China ha dejado claro que su ambición espacial no se detiene en la Luna o Marte. Ahora, el gigante asiático se prepara para lanzar una de las misiones más sofisticadas de la década: el proyecto Earth 2.0 (ET), una iniciativa que busca dar respuesta a una de las preguntas más antiguas de la humanidad: ¿estamos solos en el universo?

El objetivo principal es localizar un exoplaneta que comparta características fundamentales con la Tierra: un tamaño similar, que orbite una estrella parecida al Sol y que se encuentre en la llamada «zona habitable», donde las temperaturas permiten la existencia de agua líquida en la superficie.

El «ojo» más potente en el espacio. A diferencia de misiones previas de la NASA, como el telescopio Kepler, la misión china empleará una estrategia de observación masiva.

El plan consiste en lanzar un satélite equipado con siete telescopios de alta precisión que vigilarán simultáneamente la constelación de Cygnus-Lyra, la misma región que Kepler exploró en su momento, pero con una capacidad de detección mucho más amplia y profunda.

«Es como intentar ver el parpadeo de una luciérnaga frente a un faro de un estadio a kilómetros de distancia», explican expertos del sector sobre la dificultad de detectar el tránsito de estos planetas.

Seis de estos telescopios buscarán planetas mediante el método de tránsito (la disminución del brillo de una estrella cuando un planeta pasa frente a ella), mientras que el séptimo utilizará una técnica llamada microlente gravitacional para detectar planetas errantes o muy alejados de sus estrellas.

Una carrera contra el reloj astronómico. La comunidad científica internacional observa con atención este movimiento.

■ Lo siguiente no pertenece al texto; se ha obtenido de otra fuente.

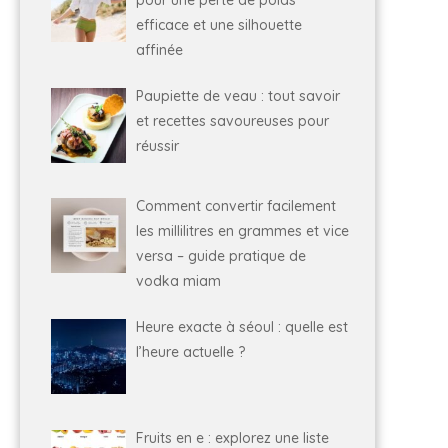
efficace et une silhouette
affinée
Paupiette de veau : tout savoir
et recettes savoureuses pour
réussir
Comment convertir facilement
les millilitres en grammes et vice
versa – guide pratique de
vodka miam
Heure exacte à séoul : quelle est
l’heure actuelle ?
Fruits en e : explorez une liste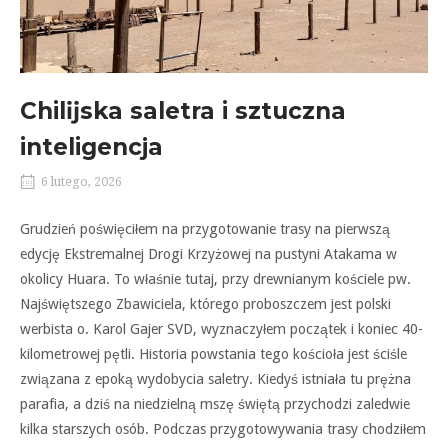
Chilĳska saletra i sztuczna
inteligencja
6 lutego, 2026
Grudzień poświęciłem na przygotowanie trasy na pierwszą
edycję Ekstremalnej Drogi Krzyżowej na pustyni Atakama w
okolicy Huara. To właśnie tutaj, przy drewnianym kościele pw.
Najświętszego Zbawiciela, którego proboszczem jest polski
werbista o. Karol Gajer SVD, wyznaczyłem początek i koniec 40-
kilometrowej pętli. Historia powstania tego kościoła jest ściśle
związana z epoką wydobycia saletry. Kiedyś istniała tu prężna
parafia, a dziś na niedzielną mszę świętą przychodzi zaledwie
kilka starszych osób. Podczas przygotowywania trasy chodziłem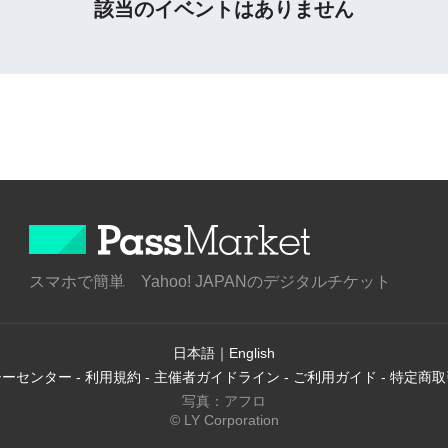
該当のイベントはありません
スマホで簡単 Yahoo! JAPANのデジタルチケット
日本語
｜
English
シーセンター
-
利用規約
-
主催者ガイドライン
-
ご利用ガイド
-
特定商取
写真：アフロ
© LY Corporation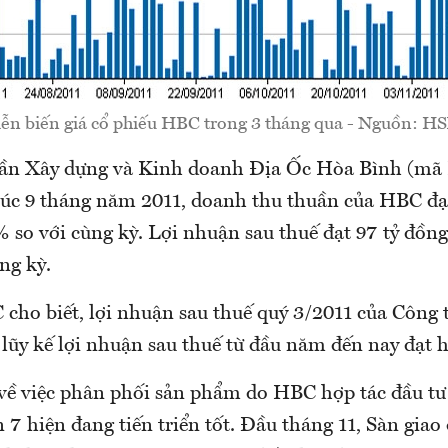
ễn biến giá cổ phiếu HBC trong 3 tháng qua - Nguồn: H
hần Xây dựng và Kinh doanh Địa Ốc Hòa Bình (m
thúc 9 tháng năm 2011, doanh thu thuần của HBC đạ
 so với cùng kỳ. Lợi nhuận sau thuế đạt 97 tỷ đồng,
ng kỳ.
 cho biết, lợi nhuận sau thuế quý 3/2011 của Công 
 lũy kế lợi nhuận sau thuế từ đầu năm đến nay đạt 
về việc phân phối sản phẩm do HBC hợp tác đầu tư 
 7 hiện đang tiến triển tốt. Đầu tháng 11, Sàn giao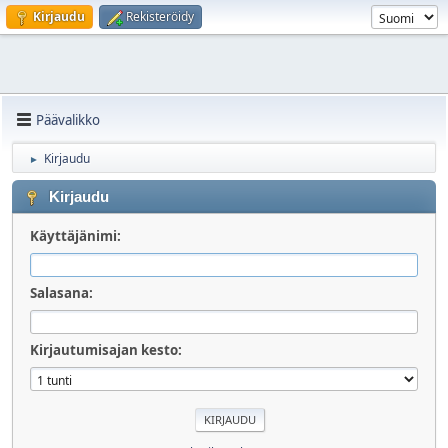
Kirjaudu
Rekisteröidy
Päävalikko
Kirjaudu
►
Kirjaudu
Käyttäjänimi:
Salasana:
Kirjautumisajan kesto: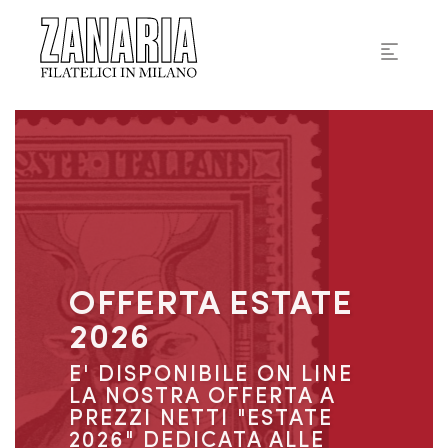
OFFERTA ESTATE
2026
E' DISPONIBILE ON LINE
LA NOSTRA OFFERTA A
PREZZI NETTI "ESTATE
2026" DEDICATA ALLE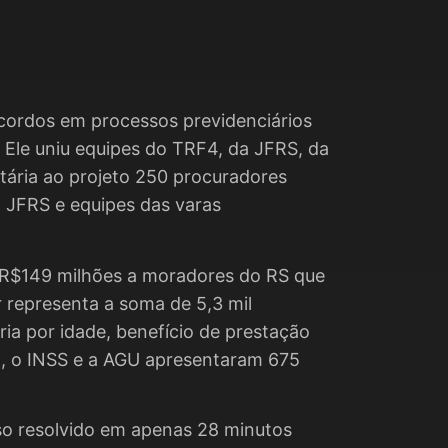
acordos em processos previdenciários
. Ele uniu equipes do TRF4, da JFRS, da
tária ao projeto 250 procuradores
a JFRS e equipes das varas
e R$149 milhões a moradores do RS que
r representa a soma de 5,3 mil
a por idade, benefício de prestação
so, o INSS e a AGU apresentaram 675
so resolvido em apenas 28 minutos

Si bien la NASA y la Agencia Espacial Europea (ESA) lideran actualmente la búsqueda de exoplanetas, la entrada de China con una tecnología diseñada específicamente para encontrar una «Tierra gemela» acelera la competencia científica global.

Hasta la fecha, se han confirmado miles de exoplanetas, pero la mayoría son gigantes gaseosos o mundos rocosos bajo condiciones extremas de calor o frío. Encontrar un planeta con el tamaño justo y la distancia adecuada de su estrella sigue siendo el «Santo Grial» de la astronomía moderna.

Para los científicos de la Academia China de Ciencias, no se trata solo de un logro tecnológico. «Encontrar una Tierra 2.0 nos daría la clave para entender cómo se formó nuestro propio sistema solar y qué tan común o rara es la vida en el universo», señalan reportes cercanos al proyecto.

Se espera que la misión Earth 2.0 sea lanzada en los próximos años, posicionando a Pekín en la vanguardia de la astrobiología y la exploración del espacio profundo.

Mientras tanto, el mundo aguarda con expectativa; la posibilidad de encontrar un nuevo hogar, o al menos un espejo de nuestro propio mundo, parece estar cada vez más cerca de la realidad que de la ciencia ficción.